* [Prompt] Print the listing below once more, unchanged.

* [The data]
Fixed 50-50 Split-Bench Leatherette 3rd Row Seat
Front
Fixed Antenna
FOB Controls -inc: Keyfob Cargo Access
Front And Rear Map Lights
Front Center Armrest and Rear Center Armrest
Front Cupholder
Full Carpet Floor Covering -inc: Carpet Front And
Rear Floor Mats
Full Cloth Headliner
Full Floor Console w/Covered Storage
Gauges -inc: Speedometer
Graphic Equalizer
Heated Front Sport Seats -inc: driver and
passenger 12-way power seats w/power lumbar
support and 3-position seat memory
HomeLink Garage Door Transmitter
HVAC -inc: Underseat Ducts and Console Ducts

* [Solution for this exercise]
Fixed 50-50 Split-Bench Leatherette 3rd Row Seat
Front
Fixed Antenna
FOB Controls -inc: Keyfob Cargo Access
Front And Rear Map Lights
Front Center Armrest and Rear Center Armrest
Front Cupholder
Full Carpet Floor Covering -inc: Carpet Front And
Rear Floor Mats
Full Cloth Headliner
Full Floor Console w/Covered Storage
Gauges -inc: Speedometer
Graphic Equalizer
Heated Front Sport Seats -inc: driver and
passenger 12-way power seats w/power lumbar
support and 3-position seat memory
HomeLink Garage Door Transmitter
HVAC -inc: Underseat Ducts and Console Ducts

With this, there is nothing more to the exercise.